Why this matters for governance, adoption, and ops
A pre-commit contract doesn’t add bureaucracy — it accelerates velocity. Once you wire metrics to moves, three bigger levers in your data practice fall into place:
- Governance as credibility. Pre-commits only work if people believe the signal. That means definitions, ownership, and thresholds must be clear and visible. Governance provides that trust layer — so when the metric flips, the room doesn’t pause to argue if it’s "real." It just moves.

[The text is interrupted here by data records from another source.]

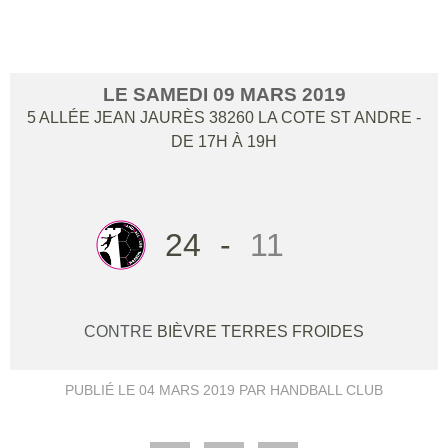
VALLOIRE
LE
SAMEDI
09
MARS
2019
5 ALLÉE JEAN JAURÈS
38260
LA COTE ST ANDRE
-
DE 17H À 19H
24
-
11
CONTRE
BIÈVRE TERRES FROIDES
PUBLIÉ LE
04 MARS 2019
PAR HANDBALL CLUB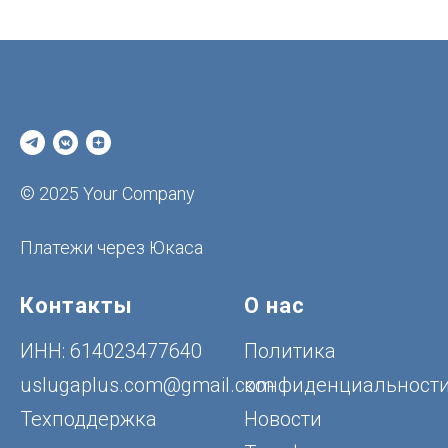
© 2025 Your Company
Платежи через Юкаса
Контакты
О нас
ИНН: 614023477640
Политика
uslugaplus.com@gmail.com
конфиденциальност
Техподдержка
Новости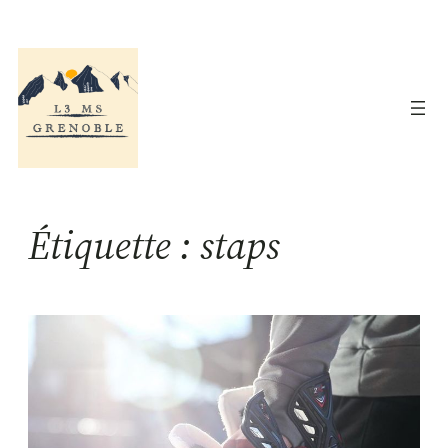
Aller
au
contenu
Étiquette :
staps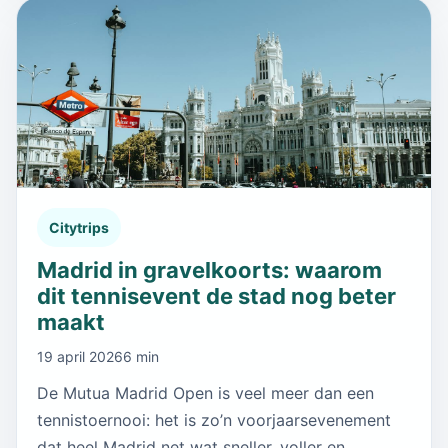
Citytrips
Madrid in gravelkoorts: waarom
dit tennisevent de stad nog beter
maakt
19 april 2026
6 min
De Mutua Madrid Open is veel meer dan een
tennistoernooi: het is zo’n voorjaarsevenement
dat heel Madrid net wat sneller, voller en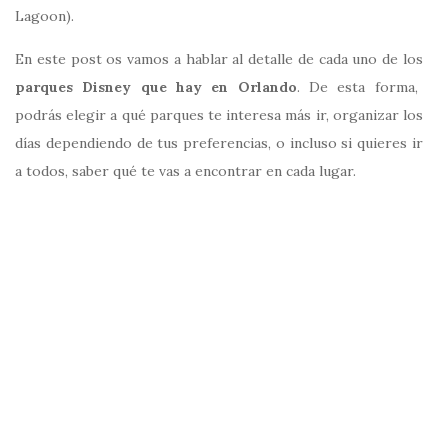
Lagoon).
En este post os vamos a hablar al detalle de cada uno de los
parques Disney que hay en Orlando
. De esta forma,
podrás elegir a qué parques te interesa más ir, organizar los
días dependiendo de tus preferencias, o incluso si quieres ir
a todos, saber qué te vas a encontrar en cada lugar.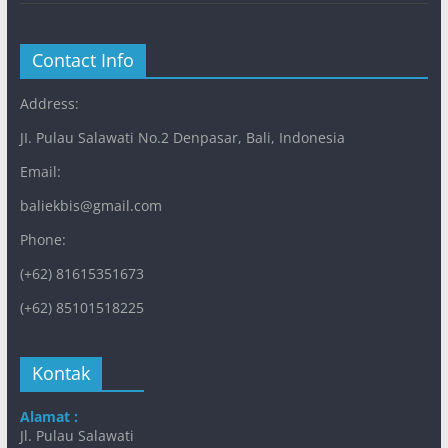
Contact Info
Address:
JI. Pulau Salawati No.2 Denpasar, Bali, Indonesia
Email:
baliekbis@gmail.com
Phone:
(+62) 81615351673
(+62) 85101518225
Kontak
Alamat :
Jl. Pulau Salawati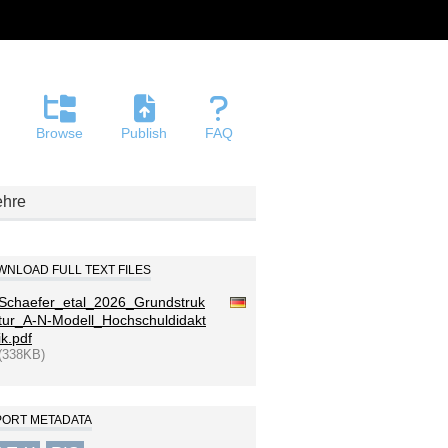
Browse
Publish
FAQ
ehre
NLOAD FULL TEXT FILES
Schaefer_etal_2026_Grundstruk
tur_A-N-Modell_Hochschuldidakt
ik.pdf
(338KB)
PORT METADATA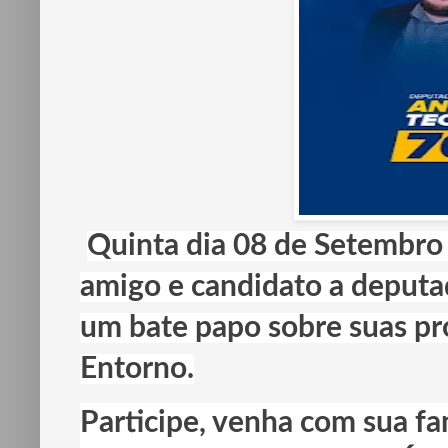
Quinta dia 08 de Setembro
amigo e candidato a deputa
um bate papo sobre suas pr
Entorno.
Participe, venha com sua fa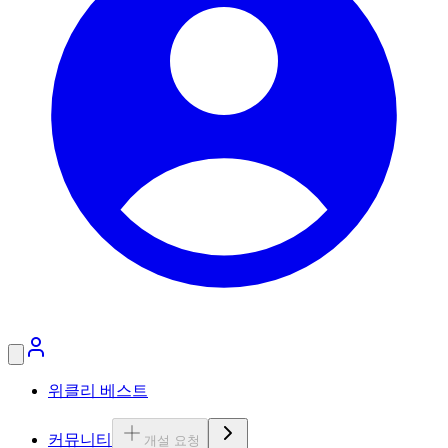
위클리 베스트
커뮤니티
개설 요청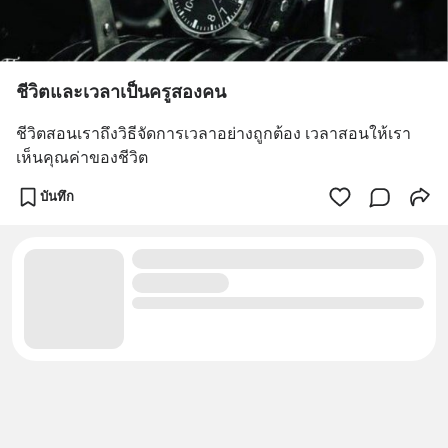
ชีวิตและเวลาเป็นครูสองคน
ชีวิตสอนเราถึงวิธีจัดการเวลาอย่างถูกต้อง เวลาสอนให้เรา
เห็นคุณค่าของชีวิต
บันทึก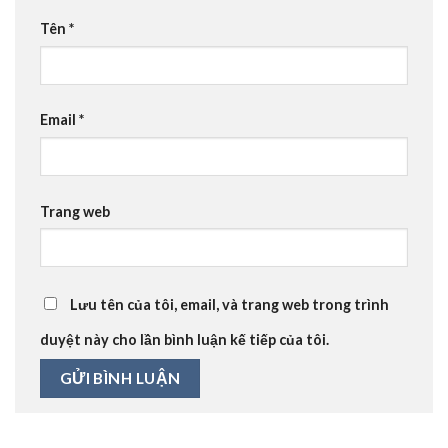
Tên
*
Email
*
Trang web
Lưu tên của tôi, email, và trang web trong trình
duyệt này cho lần bình luận kế tiếp của tôi.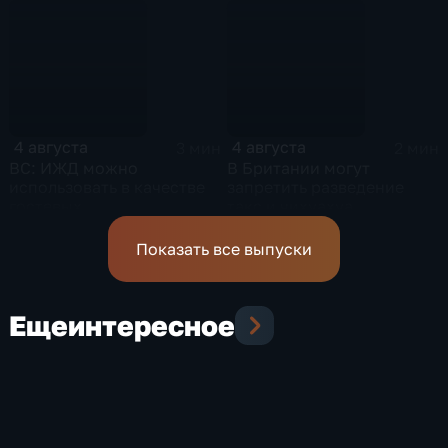
криптовалют
4 августа
4 августа
3 мин
2 мин
ВС: ИЖД можно
В Британии могут
использовать в качестве
запретить разведение
гостевых
такс и чихуахуа
Показать все выпуски
Еще
интересное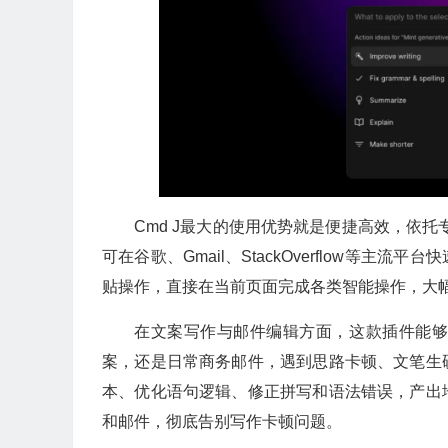
Cmd J最大的使用优势就是便捷高效，依托专
可在谷歌、Gmail、StackOverflow等
贴操作，直接在当前页面完成各类智能操作，大
在文案写作与邮件编辑方面，这款插件能
案，还是日常商务邮件，遇到思路卡顿、文笔生
本、优化语句逻辑、修正拼写和语法错误，产出
和邮件，彻底告别写作卡顿问题。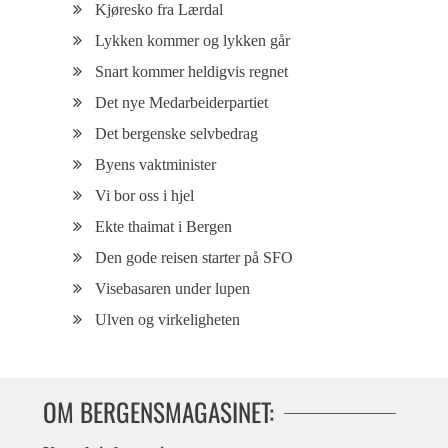
Kjøresko fra Lærdal
Lykken kommer og lykken går
Snart kommer heldigvis regnet
Det nye Medarbeiderpartiet
Det bergenske selvbedrag
Byens vaktminister
Vi bor oss i hjel
Ekte thaimat i Bergen
Den gode reisen starter på SFO
Visebasaren under lupen
Ulven og virkeligheten
OM BERGENSMAGASINET: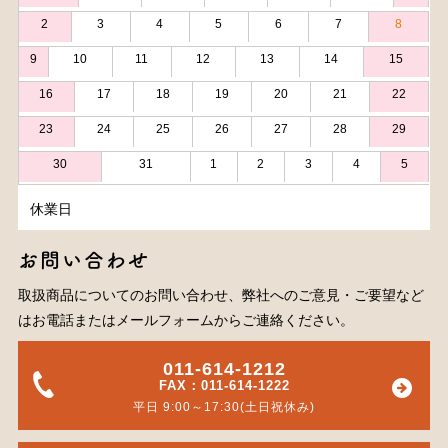
2
3
4
5
6
7
8
9
10
11
12
13
14
15
16
17
18
19
20
21
22
23
24
25
26
27
28
29
30
31
1
2
3
4
5
休業日
お問い合わせ
取扱商品についてのお問い合わせ、弊社へのご意見・ご要望など
はお電話またはメールフォームからご連絡ください。
011-614-1212
FAX：011-614-1222
平日 9:00～17:30(土日祝休み)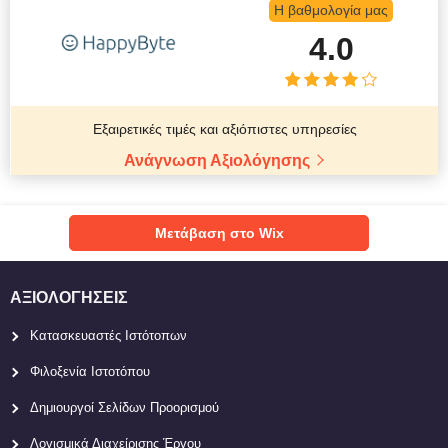
Η βαθμολογία μας
4.0
Εξαιρετικές τιμές και αξιόπιστες υπηρεσίες
Ανάγνωση Αξιολόγησης
Μετάβαση στο Wix
ΑΞΙΟΛΟΓΉΣΕΙΣ
Κατασκευαστές Ιστότοπων
Φιλοξενία Ιστοτόπου
Δημιουργοί Σελίδων Προορισμού
Λογισμικά Διαχείρισης Έργου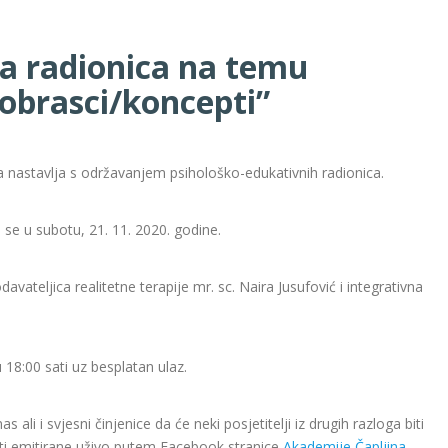
a radionica na temu
obrasci/koncepti”
 nastavlja s održavanjem psihološko-edukativnih radionica.
 se u subotu, 21. 11. 2020. godine.
avateljica realitetne terapije mr. sc. Naira Jusufović i integrativna
 18:00 sati uz besplatan ulaz.
li i svjesni činjenice da će neki posjetitelji iz drugih razloga biti
iti emitirane uživo putem Facebook stranice
Akademije Čapljina
.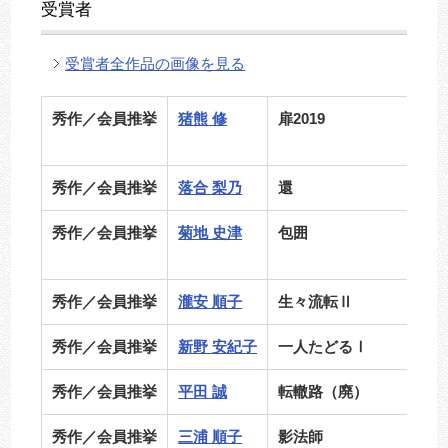
受賞者
受賞者全作品の画像を見る
秀作／会員推挙
猪熊 修
扉2019
秀作／会員推挙
落合 梨乃
還
秀作／会員推挙
菊地 史津
包囲
秀作／会員推挙
瀧安 順子
生々流転Ⅱ
秀作／会員推挙
新野 安紀子
一人たどるⅠ
秀作／会員推挙
平田 誠
転轍路（廃）
秀作／会員推挙
三浦 順子
影法師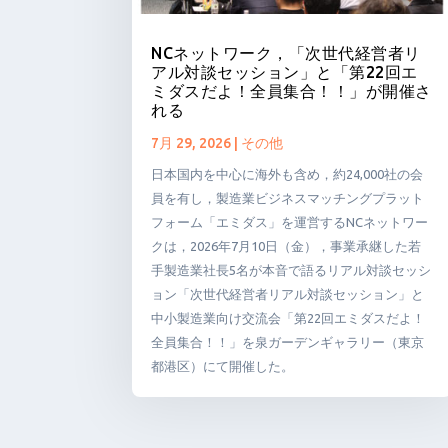
NCネットワーク，「次世代経営者リ
アル対談セッション」と「第22回エ
ミダスだよ！全員集合！！」が開催さ
れる
7月 29, 2026
|
その他
日本国内を中心に海外も含め，約24,000社の会
員を有し，製造業ビジネスマッチングプラット
フォーム「エミダス」を運営するNCネットワー
クは，2026年7月10日（金），事業承継した若
手製造業社長5名が本音で語るリアル対談セッシ
ョン「次世代経営者リアル対談セッション」と
中小製造業向け交流会「第22回エミダスだよ！
全員集合！！」を泉ガーデンギャラリー（東京
都港区）にて開催した。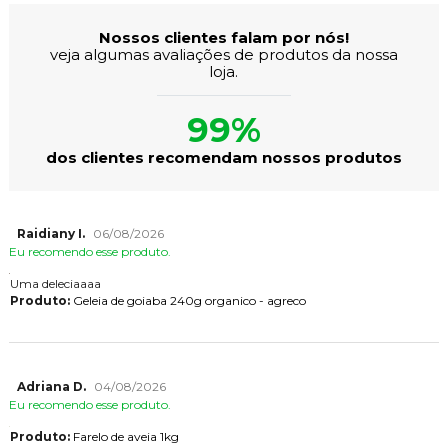
Nossos clientes falam por nós!
veja algumas avaliações de produtos da nossa
loja.
99%
dos clientes recomendam nossos produtos
Raidiany I.
06/08/2026
Eu recomendo esse produto.
Uma deleciaaaa
Produto:
Geleia de goiaba 240g organico - agreco
Adriana D.
04/08/2026
Eu recomendo esse produto.
Produto:
Farelo de aveia 1kg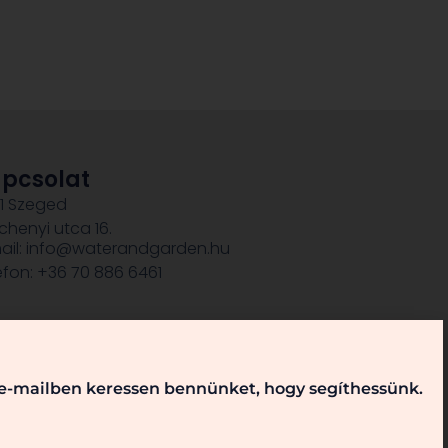
pcsolat
1 Szeged
chenyi utca 16.
ail: info@waterandgarden.hu
efon: +36 70 886 6461
, e-mailben keressen bennünket, hogy segíthessünk.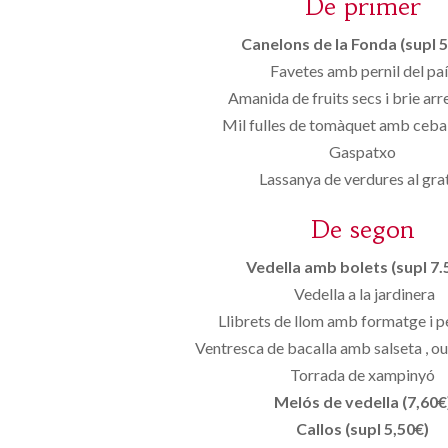
De primer
Canelons de la Fonda (supl 5
Favetes amb pernil del pa
Amanida de fruits secs i brie ar
Mil fulles de tomàquet amb ceba 
Gaspatxo
Lassanya de verdures al gra
De segon
Vedella amb bolets (supl 7.
Vedella a la jardinera
Llibrets de llom amb formatge i pe
Ventresca de bacalla amb salseta , ou
Torrada de xampinyó
Melós de vedella (7,60€
Callos (supl 5,50€)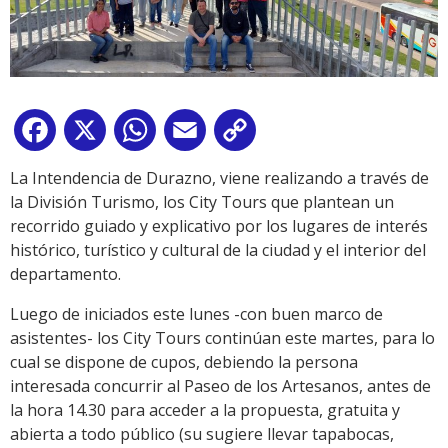
Facebook
X
WhatsApp
Email
Copy
Link
La Intendencia de Durazno, viene realizando a través de
la División Turismo, los City Tours que plantean un
recorrido guiado y explicativo por los lugares de interés
histórico, turístico y cultural de la ciudad y el interior del
departamento.
Luego de iniciados este lunes -con buen marco de
asistentes- los City Tours continúan este martes, para lo
cual se dispone de cupos, debiendo la persona
interesada concurrir al Paseo de los Artesanos, antes de
la hora 14.30 para acceder a la propuesta, gratuita y
abierta a todo público (su sugiere llevar tapabocas,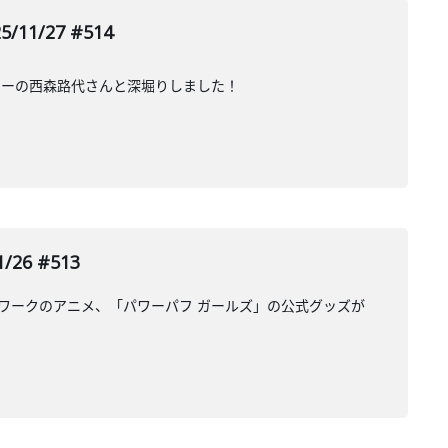
/27 #514
ターの西森路代さんと深堀りしました！
26 #513
ットワークのアニメ、「パワーパフ ガールズ」の公式グッズが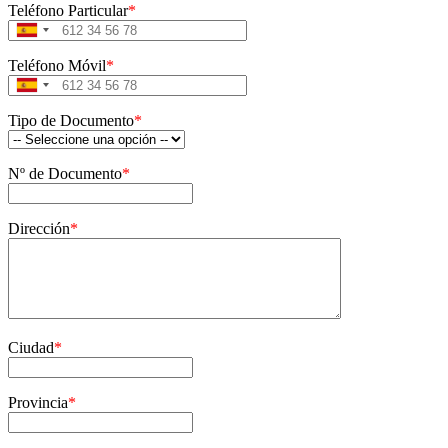
Teléfono Particular
*
Spain
+34
Teléfono Móvil
*
Spain
+34
Tipo de Documento
*
Nº de Documento
*
Dirección
*
Ciudad
*
Provincia
*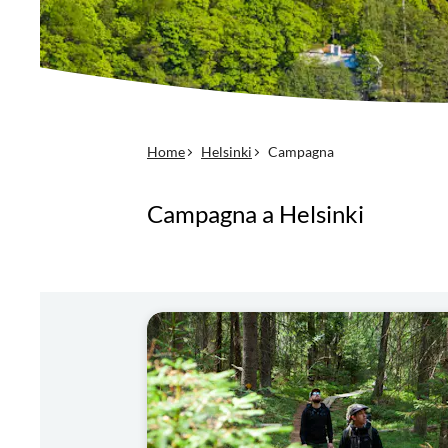
Home
Helsinki
Campagna
Campagna a Helsinki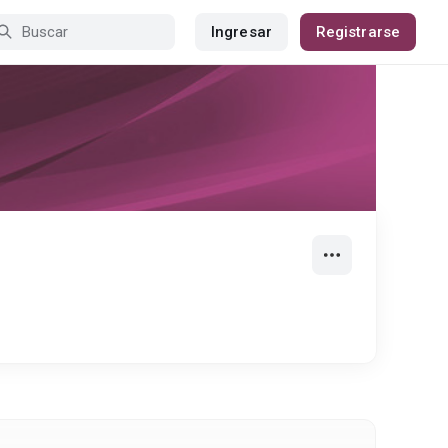
Ingresar
Registrarse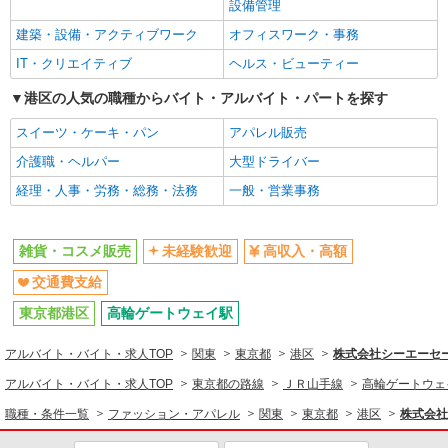
ファッション・アパレル
設備管理
雑貨・コスメ販売
建築・設備・アクティブワーク
オフィスワーク・事務
IT・クリエイティブ
ヘルス・ビューティー
同じ特徴から求人を探す
港区の人気の職種からバイト・アルバイト・パートを探す
未経験歓迎
交通費支給
スイーツ・ケーキ・パン
アパレル販売
介護職・ヘルパー
大型ドライバー
経理・人事・労務・総務・法務
一般・営業事務
雑貨・コスメ販売
未経験歓迎
高収入・高額
交通費支給
東京都港区
高輪ゲートウェイ駅
アルバイト・バイト・求人TOP
関東
東京都
港区
株式会社シーエーセール
アルバイト・バイト・求人TOP
東京都の路線
ＪＲ山手線
高輪ゲートウェ
職種・条件一覧
ファッション・アパレル
関東
東京都
港区
株式会社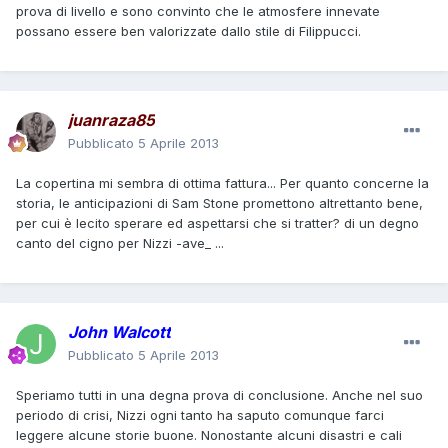
prova di livello e sono convinto che le atmosfere innevate
possano essere ben valorizzate dallo stile di Filippucci.
juanraza85
Pubblicato
5 Aprile 2013
La copertina mi sembra di ottima fattura... Per quanto concerne la
storia, le anticipazioni di Sam Stone promettono altrettanto bene,
per cui è lecito sperare ed aspettarsi che si tratter? di un degno
canto del cigno per Nizzi -ave_ ...
John Walcott
Pubblicato
5 Aprile 2013
Speriamo tutti in una degna prova di conclusione. Anche nel suo
periodo di crisi, Nizzi ogni tanto ha saputo comunque farci
leggere alcune storie buone. Nonostante alcuni disastri e cali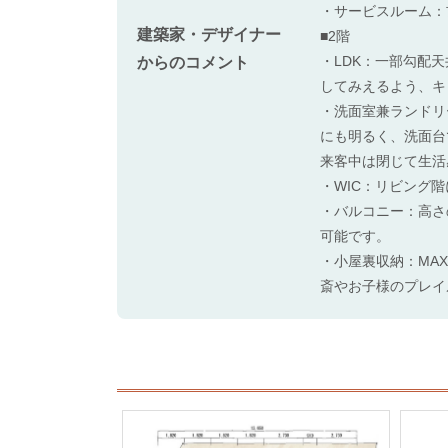
・サービスルーム：
建築家・デザイナー
■2階
・LDK：一部勾配
からのコメント
してみえるよう、キ
・洗面室兼ランドリ
にも明るく、洗面台
来客中は閉じて生活
・WIC：リビング
・バルコニー：高さ
可能です。
・小屋裏収納：MA
斎やお子様のプレイ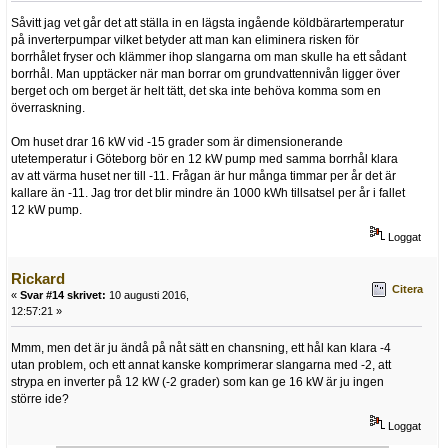
Såvitt jag vet går det att ställa in en lägsta ingående köldbärartemperatur
på inverterpumpar vilket betyder att man kan eliminera risken för
borrhålet fryser och klämmer ihop slangarna om man skulle ha ett sådant
borrhål. Man upptäcker när man borrar om grundvattennivån ligger över
berget och om berget är helt tätt, det ska inte behöva komma som en
överraskning.
Om huset drar 16 kW vid -15 grader som är dimensionerande
utetemperatur i Göteborg bör en 12 kW pump med samma borrhål klara
av att värma huset ner till -11. Frågan är hur många timmar per år det är
kallare än -11. Jag tror det blir mindre än 1000 kWh tillsatsel per år i fallet
12 kW pump.
Loggat
Rickard
Citera
«
Svar #14 skrivet:
10 augusti 2016,
12:57:21 »
Mmm, men det är ju ändå på nåt sätt en chansning, ett hål kan klara -4
utan problem, och ett annat kanske komprimerar slangarna med -2, att
strypa en inverter på 12 kW (-2 grader) som kan ge 16 kW är ju ingen
större ide?
Loggat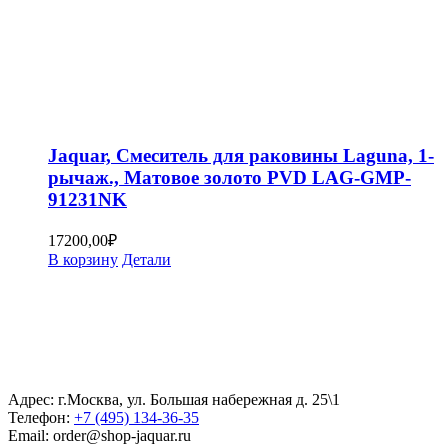
Jaquar, Смеситель для раковины Laguna, 1-
рычаж., Матовое золото PVD LAG-GMP-
91231NK
17200,00
₽
В корзину
Детали
Адрес: г.Москва, ул. Большая набережная д. 25\1
Телефон:
+7 (495) 134-36-35
Email: order@shop-jaquar.ru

- Adoption as a system. Launching a dashboard isn’t adoption. Real adoption happens when every user is trained on the contract: what the thresholds mean, who owns the next move, and what happens when the light turns red. Without that wiring, new analytics quietly slide back into passive monitoring. With it, adoption is baked into the system from day one.
- Ops in the loop. Logging actions and outcomes closes the cycle. That’s how guesses become operating doctrine. Hospitals do this when they evolve clinical protocols, and retailers do it when they refine markdown ladders. The move isn’t just executed — it’s captured, reviewed, and improved for next time.
Templates you can steal
Use this 1-page canvas for each KPI/model output:
- Decision: What decision are we making?
- Owner: Who acts (role)? Authority?
- Signal: Metric + exact definition (grain, filters).
- Trigger: Threshold/band + lookback (math, not vibes).
- Move: Action + SLA + escalation path.
- Guardrails: Metrics that must not degrade + rollback rules.
- Alerting: Where/how the owner is notified.
- Action Log: Where we record the move + outcome.
- Review cadence: When we revisit thresholds and ROI.
Fill one in for every KPI on your dashboard. If you can't fill it in, the KPI probably doesn't belong.
The final ask (leaders and doers)
- Leaders: When you request a metric, ask: If it crosses X, what happens? Who owns it? By when? If you don't get a crisp answer, you don't have a dashboard request — you have a decision design request.
- Doers: Don't ship mirrors. Ship contracts. If your model or metric isn't wired to a move, it's not done.
Because the difference between "we knew" and "we moved" is decided before the number changes.